# Pier One Stnd Poodle Ornament



## Feathersprings (Jul 15, 2010)

SECRETO said:


> In the Thanksgiving day add's for Black friday sales I noticed a Black Standard Poodle ornament featured for $8.95 in the Pier One Imports add. So of course I went first thing Friday and grabbed mine. lol
> 
> There was plenty in stock just in case anyone wants to try their local Peir One. The reg price is $8.95 and its too cute!


Very cute! I need to see if I can get it online! I made my own... I made ones for my horses last year so figured he needed his own also. Black is hard for ornaments!! I think I need too add some festive ribbon and maybe some jingle bells!


----------



## wishpoo (Sep 12, 2009)

OOOOOOHHHHHHH !!!!!! : )))))) THAT is a REAL treat :act-up: !!!!! Black spoo ornament :clap2: !!!!

I collect glass ornaments for years now - wow - this is going to be a very spacial addition :cheers2:

Thanks so much for posting it : )))) !!!!:marchmellow:

Sherry - that is VERY pretty ornament you made !!!! What is it made of : ))) !???


----------



## Feathersprings (Jul 15, 2010)

It was made from an oven baked craft clay.

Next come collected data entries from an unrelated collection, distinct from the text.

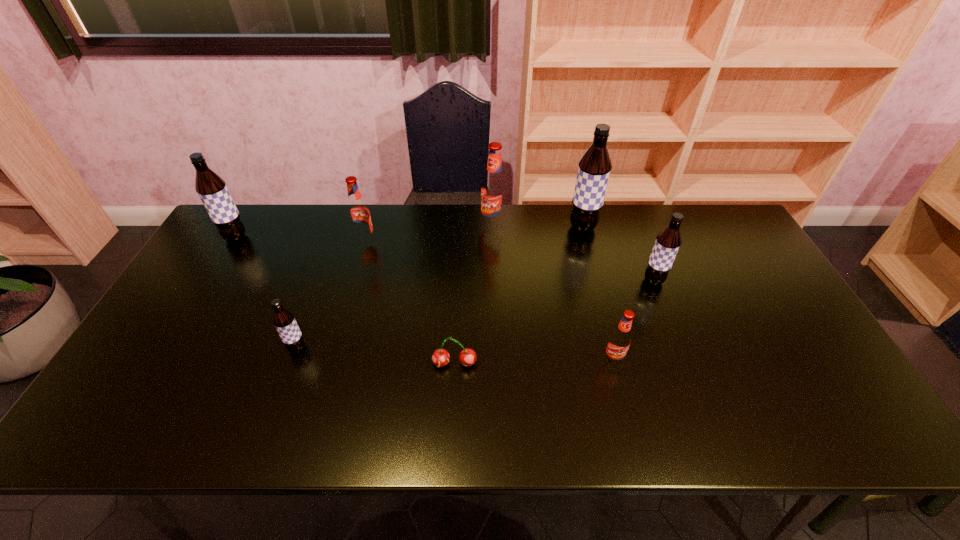 This screenshot has height=540, width=960. I want to click on the tallest root beer, so coord(594,169).

Where is `the second brown root beer from right to left`? the second brown root beer from right to left is located at coordinates (594, 169).

Locate an element on the screen. This screenshot has height=540, width=960. the leftmost brown root beer is located at coordinates (211, 188).

At what (x,y) coordinates should I click in order to perform the action: click on the leftmost root beer. Please return your answer as a coordinate pair (x, y). Looking at the image, I should click on (211, 188).

The height and width of the screenshot is (540, 960). Identify the location of the second red root beer from right to left. (494, 187).

The height and width of the screenshot is (540, 960). I want to click on the biggest red root beer, so click(494, 187).

Where is `the third object from left to right`? The height and width of the screenshot is (540, 960). the third object from left to right is located at coordinates tap(358, 212).

Where is `the third root beer from left to right`? The width and height of the screenshot is (960, 540). the third root beer from left to right is located at coordinates (358, 212).

Find the location of `the rightmost object`. the rightmost object is located at coordinates (668, 241).

I want to click on the fifth farthest root beer, so click(668, 241). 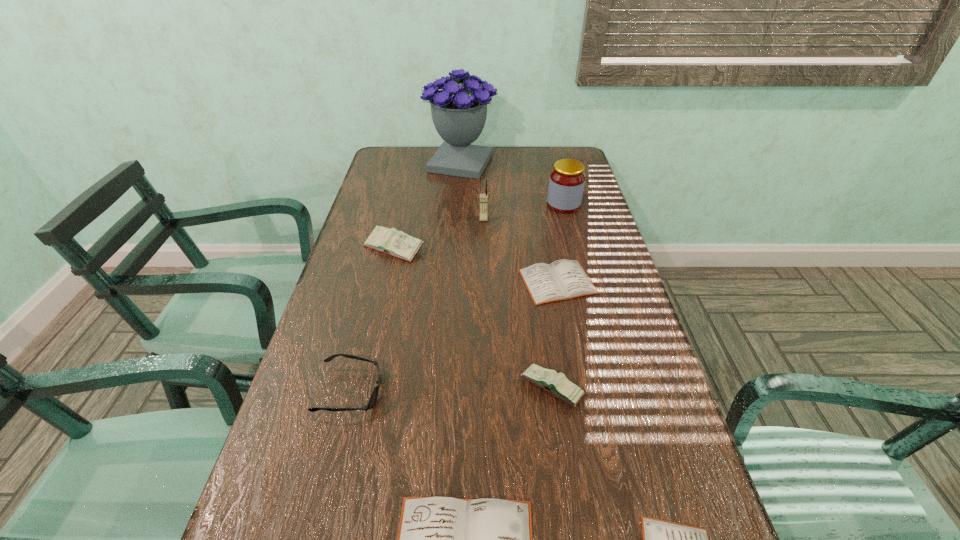 Locate an element on the screen. diary that is at the left edge is located at coordinates click(x=398, y=244).

You are a GUI agent. You are given a task and a screenshot of the screen. Output one action in this format:
    pyautogui.click(x=<x>, y=<y>)
    Task: Click on the sunglasses that is at the left edge
    Image resolution: width=960 pixels, height=540 pixels.
    Given the screenshot: What is the action you would take?
    pyautogui.click(x=374, y=395)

Usually I am making full animal figures out of it but I made a few ornaments an liked how they turn out flat like this.


----------



## wishpoo (Sep 12, 2009)

WOW !!!! Did you do all that detailing "free hand" ?????:act-up:

Just AMAZING !!!!! :rose::rose::rose:


----------



## wishpoo (Sep 12, 2009)

I just visited your Farm : ))))) !!!!

My goodness, you are one *very* talented lady :clap2: !!!! I just LOOOVE that white horse head painting and chickens are ADORABLE !!!! Do you grow them at your farm too ???:act-up: I love chicken *tehe, not many people know that LOL , I wish I could have a hen-house !


----------



## Feathersprings (Jul 15, 2010)

wishpoo said:


> WOW !!!! Did you do all that detailing "free hand" ?????:act-up:
> 
> Just AMAZING !!!!! :rose::rose::rose:


Thank you, I did, My first poodle in fact  This is more like the things I usually do. Im sure after the Holidays I will be working on a "Hoolie" sculpture !


----------



## Feathersprings (Jul 15, 2010)

wishpoo said:


> I just visited your Farm : ))))) !!!!
> 
> My goodness, you are one *very* talented lady :clap2: !!!! I just LOOOVE that white horse head painting and chickens are ADORABLE !!!! Do you grow them at your farm too ???:act-up: I love chicken *tehe, not many people know that LOL , I wish I could have a hen-house !


I hope you enjoyed your visit  I love my Chickens.. dont have the Silkies anymore but have a nice little flock of Salmon Faverolles. I always wanted to live on a farm and though it is stretching it just a bit to call our little 3 acre place a farm it is as close as i can get


----------



## wishpoo (Sep 12, 2009)

Oh, I enjoyed my visit thoroughly :hippie: !!!! It all looks so idyllic and relaxing *sigh !!!

Salmon Faverolles are VERY cute also : ))) !!!! I guess they are better egg producers than Silkies  !? The only kind of chicken I am not fond of are those "commercial" broilers : ((, poor creatures. It is inhumane what they did to them... BUT, to stay on a "happy side" LOL - for how long Favorolles produce eggs before it is time to *ehem... you know LOL , before they end up on a plate  ???

I am terrible with that part of "farming" - I would end up with 80 old hens :bird: after couple of years LOL.


----------